All pieces of furniture at Djebli Club are made from local material, by local hands – including these wonderful hanging bird cage-like chairs.
Allae describes his project as “an artistic residence and an idea-laboratory,” and with it, he hopes to develop the rural town of Moqrisset, where Djebli is located, using tourism as a motor for change. With a firm belief that by changing minds, you change the world, the anarchistic artist is pursuing his idea of a revolution against societal structures that keep people stuck in poverty:
“Revolution isn’t about screaming in the streets with placades – that doesn’t lead to any permanent change,” he says. “It’s about starting small, targeting young people and providing them with tools to solve their own problems. We’re not here to give them solutions, just encouragement and knowledge.”
Over the past five years, Allae — a newcomer to Moqrisset — has cultivated relationships with the directors of all schools in the local area. Together with them and the guests, Allae holds creative workshops for the local youths. Exposing children to creative outlets in academic settings goes against the norm in Morocco, making Djebli’s collaborations a promising sign of change.
“The type of change that will last starts from here,” Allae says, pointing at his head. “There’s still a lot that needs to happen around here, but it will come with time.” A wall-painting in Moqrisset’s town-centre, created by a Djebli guest four years ago, is proof of a shifting attitude towards art amongst locals:
“The fact that it is still there, untouched, is very special – normally it would’ve taken days and then it would’ve been painted over.”
With extremely high drop-out rates, the Moroccan educational system faces bigger challenges than that of an art infiltration, however. Fewer than 15% of first graders in the country are likely to graduate from high school, according to USAID Morocco. This is because of lack of access to schools, poverty, culture, and language barriers – the list goes on.
Rather than following someone else’s structure of a daily schedule, Allae has decided that tackling this list will be on his everyday agenda. And this daily battle happens with the help of his guests.

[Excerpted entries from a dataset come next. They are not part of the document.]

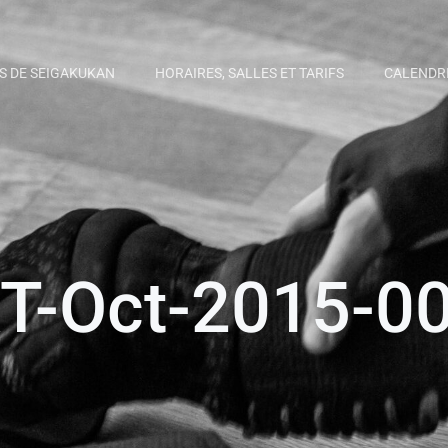
S DE SEIGAKUKAN
HORAIRES, SALLES ET TARIFS
CALENDR
T-Oct-2015-0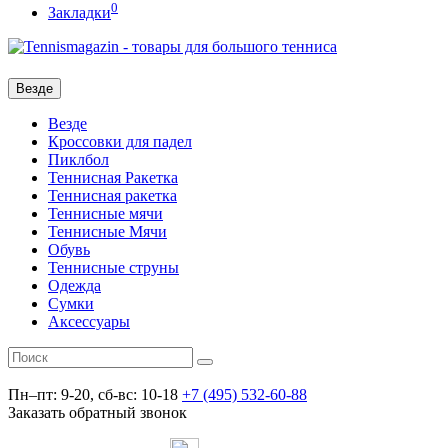
0
Закладки
Везде
Везде
Кроссовки для падел
Пиклбол
Теннисная Ракетка
Теннисная ракетка
Теннисные мячи
Теннисные Мячи
Обувь
Теннисные струны
Одежда
Сумки
Аксессуары
Пн–пт: 9-20, сб-вс: 10-18
+7 (495) 532-60-88
Заказать обратный звонок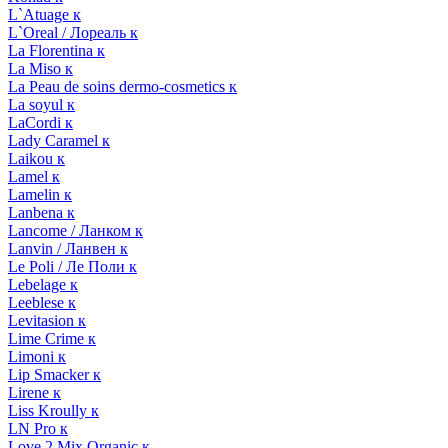
L`Atuage к
L`Oreal / Лореаль к
La Florentina к
La Miso к
La Peau de soins dermo-cosmetics к
La soyul к
LaCordi к
Lady Caramel к
Laikou к
Lamel к
Lamelin к
Lanbena к
Lancome / Ланком к
Lanvin / Ланвен к
Le Poli / Ле Поли к
Lebelage к
Leeblese к
Levitasion к
Lime Crime к
Limoni к
Lip Smacker к
Lirene к
Liss Kroully к
LN Pro к
Love 2 Mix Organic к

As a guest at Djebli, you have two options. The first is to devote two to three hours of your day in Moqrisset, sharing a skill with the local community. Be it language, music, theatre or tech, creativity is celebrated and experimentation encouraged. In exchange, you receive housing, home-grown, organic food, and a chance to experience the flexible, fluid pace of life in the ravishing Rif Mountains.
The second option is to spend some dirhams and receive all of the above – minus the cultural and social exchange of the workshops. And although secondary in Allae’s mind, it’s still a worthwhile experience judging by the growing number of visitors Moqrisset is seeing.
“For me, I will say I’ve reached my goal when people come to Moqrisset to take a selfie,” says Allae, who dreams of turning the sleepy village into a cultural hub.
“So far, we have hosted around 6,000 guests, from over 30 nationalities,” he says proudly. The initiative, which has won several awards for its innovative and rewarding nature, relies entirely on crowdfunding and philanthropy for its operations – many of which run without the exchange of cash.
“We do a lot without money here,” says Allae. “The concept is to share. To exchange time and energy instead of paper notes – and people seem to dig it!”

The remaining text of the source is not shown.